• **What is needed**
Print exactly what appears from the line containing "calendar, and preparing for the day." through the final line of the data below, pictures excluded.

··········

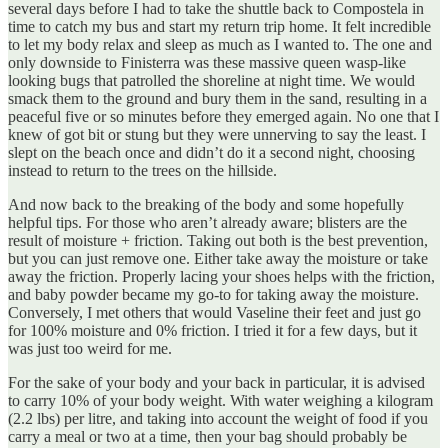
several days before I had to take the shuttle back to Compostela in
time to catch my bus and start my return trip home. It felt incredible
to let my body relax and sleep as much as I wanted to. The one and
only downside to Finisterra was these massive queen wasp-like
looking bugs that patrolled the shoreline at night time. We would
smack them to the ground and bury them in the sand, resulting in a
peaceful five or so minutes before they emerged again. No one that I
knew of got bit or stung but they were unnerving to say the least. I
slept on the beach once and didn’t do it a second night, choosing
instead to return to the trees on the hillside.
And now back to the breaking of the body and some hopefully
helpful tips. For those who aren’t already aware; blisters are the
result of moisture + friction. Taking out both is the best prevention,
but you can just remove one. Either take away the moisture or take
away the friction. Properly lacing your shoes helps with the friction,
and baby powder became my go-to for taking away the moisture.
Conversely, I met others that would Vaseline their feet and just go
for 100% moisture and 0% friction. I tried it for a few days, but it
was just too weird for me.
For the sake of your body and your back in particular, it is advised
to carry 10% of your body weight. With water weighing a kilogram
(2.2 lbs) per litre, and taking into account the weight of food if you
carry a meal or two at a time, then your bag should probably be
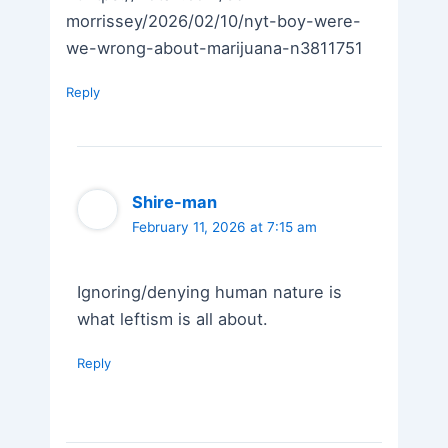
morrissey/2026/02/10/nyt-boy-were-
we-wrong-about-marijuana-n3811751
Reply
Shire-man
February 11, 2026 at 7:15 am
Ignoring/denying human nature is
what leftism is all about.
Reply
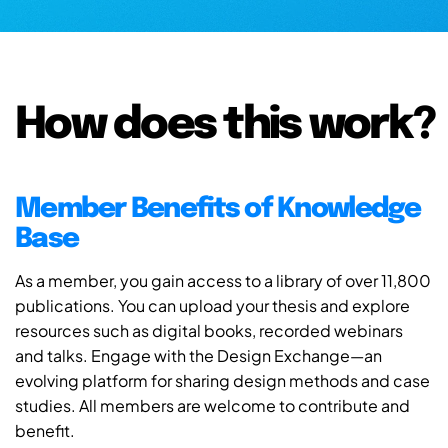
How does this work?
Member Benefits of Knowledge
Base
As a member, you gain access to a library of over 11,800
publications. You can upload your thesis and explore
resources such as digital books, recorded webinars
and talks. Engage with the Design Exchange—an
evolving platform for sharing design methods and case
studies. All members are welcome to contribute and
benefit.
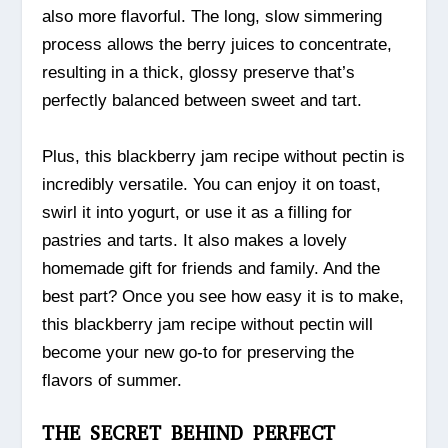
also more flavorful. The long, slow simmering
process allows the berry juices to concentrate,
resulting in a thick, glossy preserve that’s
perfectly balanced between sweet and tart.
Plus, this blackberry jam recipe without pectin is
incredibly versatile. You can enjoy it on toast,
swirl it into yogurt, or use it as a filling for
pastries and tarts. It also makes a lovely
homemade gift for friends and family. And the
best part? Once you see how easy it is to make,
this blackberry jam recipe without pectin will
become your new go-to for preserving the
flavors of summer.
THE SECRET BEHIND PERFECT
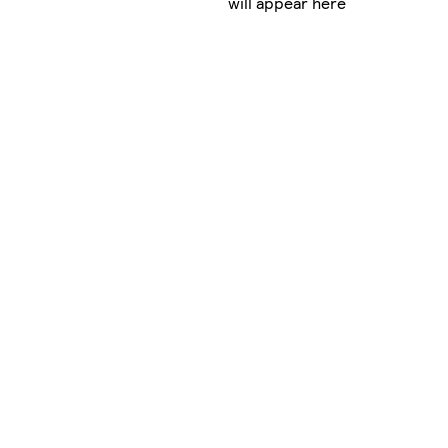
will appear here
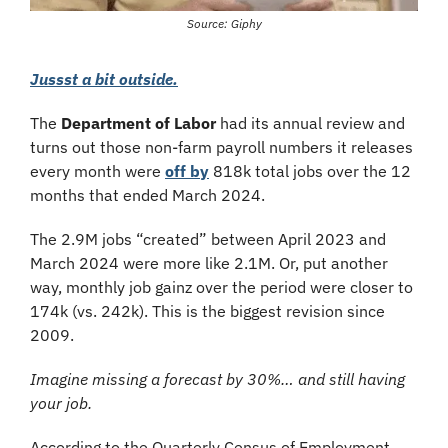
Source: Giphy
Jussst a bit outside.
The 
Department of Labor
 had its annual review and 
turns out those non-farm payroll numbers it releases 
every month were 
off by
 818k total jobs over the 12 
months that ended March 2024.
The 2.9M jobs “created” between April 2023 and 
March 2024 were more like 2.1M. Or, put another 
way, monthly job gainz over the period were closer to 
174k (vs. 242k). This is the biggest revision since 
2009. 
Imagine missing a forecast by 30%… and still having 
your job.
According to the Quarterly Census of Employment 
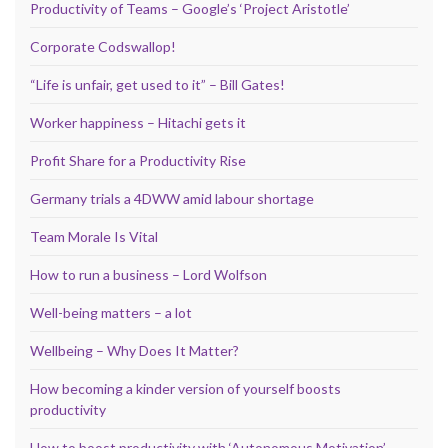
Productivity of Teams – Google’s ‘Project Aristotle’
Corporate Codswallop!
“Life is unfair, get used to it” – Bill Gates!
Worker happiness – Hitachi gets it
Profit Share for a Productivity Rise
Germany trials a 4DWW amid labour shortage
Team Morale Is Vital
How to run a business – Lord Wolfson
Well-being matters – a lot
Wellbeing – Why Does It Matter?
How becoming a kinder version of yourself boosts
productivity
How to boost productivity with ‘Autonomous Motivation’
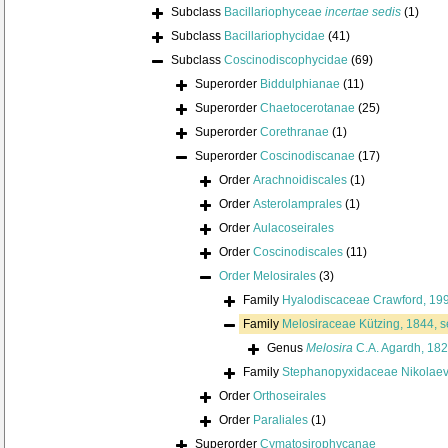
Subclass
Bacillariophyceae
incertae sedis
(1)
Subclass
Bacillariophycidae
(41)
Subclass
Coscinodiscophycidae
(69)
Superorder
Biddulphianae
(11)
Superorder
Chaetocerotanae
(25)
Superorder
Corethranae
(1)
Superorder
Coscinodiscanae
(17)
Order
Arachnoidiscales
(1)
Order
Asterolamprales
(1)
Order
Aulacoseirales
Order
Coscinodiscales
(11)
Order
Melosirales
(3)
Family
Hyalodiscaceae Crawford, 19
Family
Melosiraceae Kützing, 1844, 
Genus
Melosira
C.A. Agardh, 18
Family
Stephanopyxidaceae Nikolae
Order
Orthoseirales
Order
Paraliales
(1)
Superorder
Cymatosirophycanae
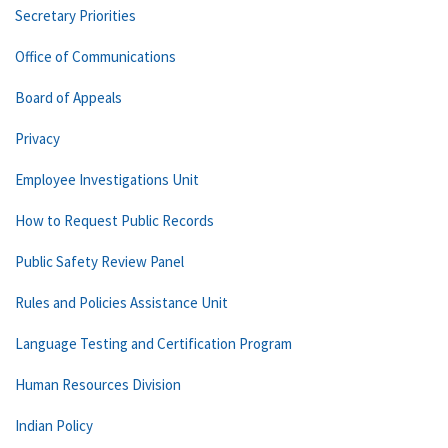
Secretary Priorities
Office of Communications
Board of Appeals
Privacy
Employee Investigations Unit
How to Request Public Records
Public Safety Review Panel
Rules and Policies Assistance Unit
Language Testing and Certification Program
Human Resources Division
Indian Policy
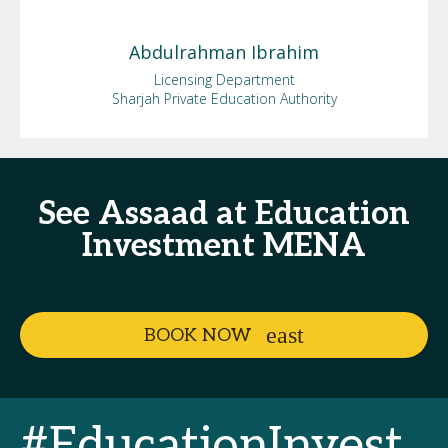
Abdulrahman
Ibrahim
Licensing Department
Sharjah Private Education Authority
See Assaad at Education
Investment MENA
BOOK NOW
#EducationInvest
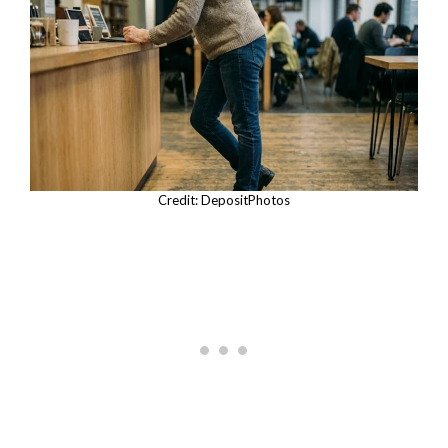
Credit: DepositPhotos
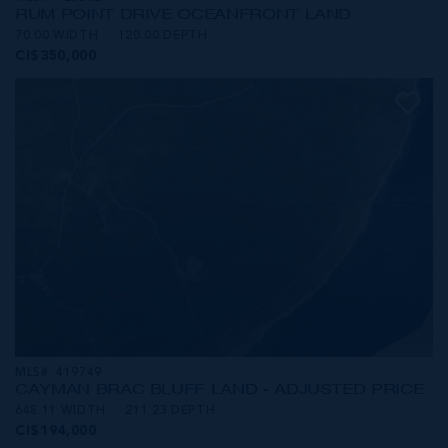
RUM POINT DRIVE OCEANFRONT LAND
70.00 WIDTH
120.00 DEPTH
CI$350,000
MLS#: 419749
CAYMAN BRAC BLUFF LAND - ADJUSTED PRICE
648.11 WIDTH
211.23 DEPTH
CI$194,000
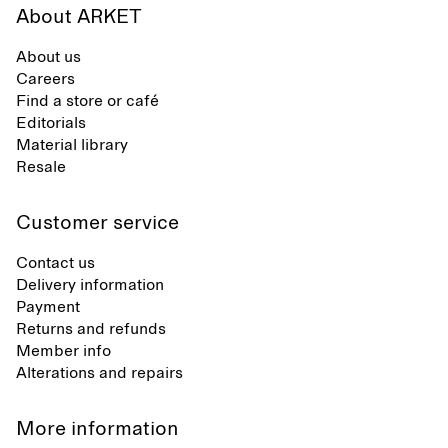
About ARKET
About us
Careers
Find a store or café
Editorials
Material library
Resale
Customer service
Contact us
Delivery information
Payment
Returns and refunds
Member info
Alterations and repairs
More information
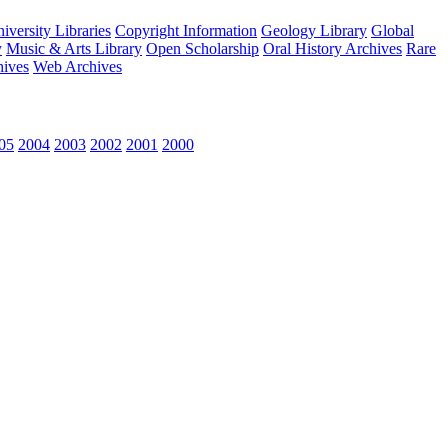
versity Libraries
Copyright Information
Geology Library
Global
y
Music & Arts Library
Open Scholarship
Oral History Archives
Rare
hives
Web Archives
05
2004
2003
2002
2001
2000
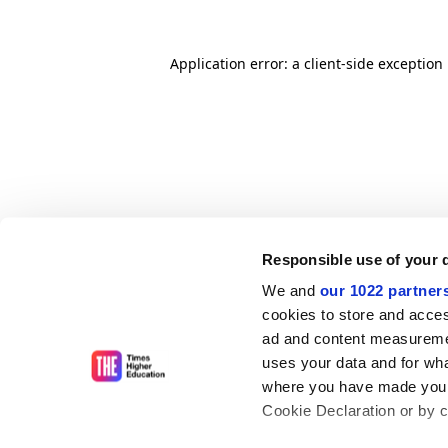
Application error: a client-side exceptio
Responsible use of your 
We and
our 1022 partner
cookies to store and acces
ad and content measureme
uses your data and for wha
where you have made your
Cookie Declaration or by cl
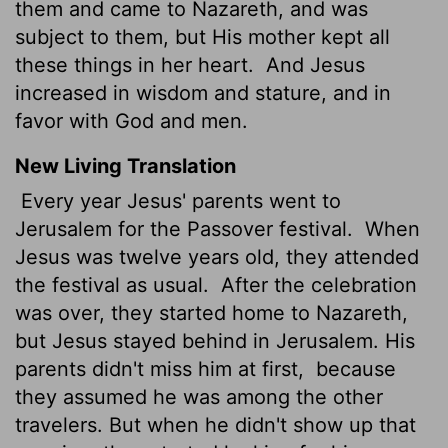
them and came to Nazareth, and was
subject to them, but His mother kept all
these things in her heart.
And Jesus
increased in wisdom and stature, and in
favor with God and men.
New Living Translation
Every year Jesus' parents went to
Jerusalem for the Passover festival.
When
Jesus was twelve years old, they attended
the festival as usual.
After the celebration
was over, they started home to Nazareth,
but Jesus stayed behind in Jerusalem. His
parents didn't miss him at first,
because
they assumed he was among the other
travelers. But when he didn't show up that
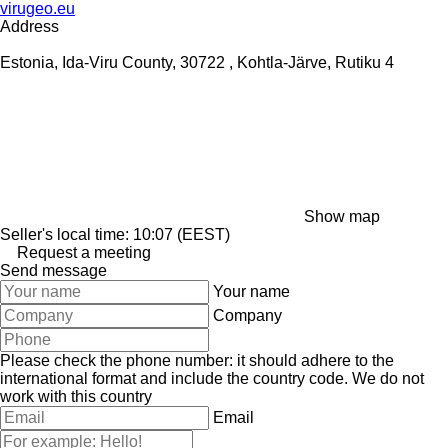
virugeo.eu
Address
Estonia, Ida-Viru County, 30722 , Kohtla-Järve, Rutiku 4
Show map
Seller's local time: 10:07 (EEST)
Request a meeting
Send message
Your name
Company
Please check the phone number: it should adhere to the
international format and include the country code.
We do not
work with this country
Email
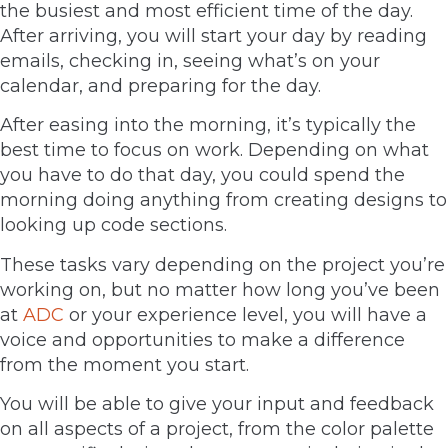
the busiest and most efficient time of the day.
After arriving, you will start your day by reading
emails, checking in, seeing what’s on your
calendar, and preparing for the day.
After easing into the morning, it’s typically the
best time to focus on work. Depending on what
you have to do that day, you could spend the
morning doing anything from creating designs to
looking up code sections.
These tasks vary depending on the project you’re
working on, but no matter how long you’ve been
at
ADC
or your experience level, you will have a
voice and opportunities to make a difference
from the moment you start.
You will be able to give your input and feedback
on all aspects of a project, from the color palette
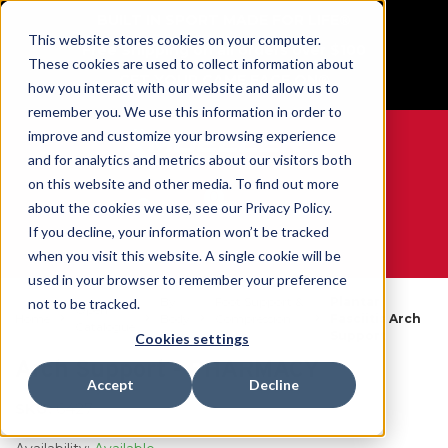
BUILT IN SPORT MADE FOR LIFE®
This website stores cookies on your computer.
Free Shipping on all orders over $100
These cookies are used to collect information about
GET YOUR GAME FACE ON®
how you interact with our website and allow us to
remember you. We use this information in order to
improve and customize your browsing experience
and for analytics and metrics about our visitors both
on this website and other media. To find out more
0
about the cookies we use, see our Privacy Policy.
If you decline, your information won’t be tracked
when you visit this website. A single cookie will be
WE ARE SPORTS MEDICINE®
used in your browser to remember your preference
By
Foot Support &
Plantar
not to be tracked.
Open
Home
Body
Compression
Fasciitis Arch
Catalogue
Part
Socks
Support
Cookies settings
Arch Support - PHARMACY
Accept
Decline
SKU:
6427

··········

• **Answer to this task**
calendar, and preparing for the day.
After easing into the morning, it’s typically the
best time to focus on work. Depending on what
you have to do that day, you could spend the
morning doing anything from creating designs to
looking up code sections.
These tasks vary depending on the project you’re
working on, but no matter how long you’ve been
at
ADC
or your experience level, you will have a
voice and opportunities to make a difference
from the moment you start.
You will be able to give your input and feedback
on all aspects of a project, from the color palette
BUILT IN SPORT MADE FOR LIFE®
This website stores cookies on your computer.
Free Shipping on all orders over $100
These cookies are used to collect information about
GET YOUR GAME FACE ON®
how you interact with our website and allow us to
remember you. We use this information in order to
improve and customize your browsing experience
and for analytics and metrics about our visitors both
on this website and other media. To find out more
0
about the cookies we use, see our Privacy Policy.
If you decline, your information won’t be tracked
when you visit this website. A single cookie will be
WE ARE SPORTS MEDICINE®
used in your browser to remember your preference
By
Foot Support &
Plantar
not to be tracked.
Open
Home
Body
Compression
Fasciitis Arch
Catalogue
Part
Socks
Support
Cookies settings
Arch Support - PHARMACY
Accept
Decline
SKU:
6427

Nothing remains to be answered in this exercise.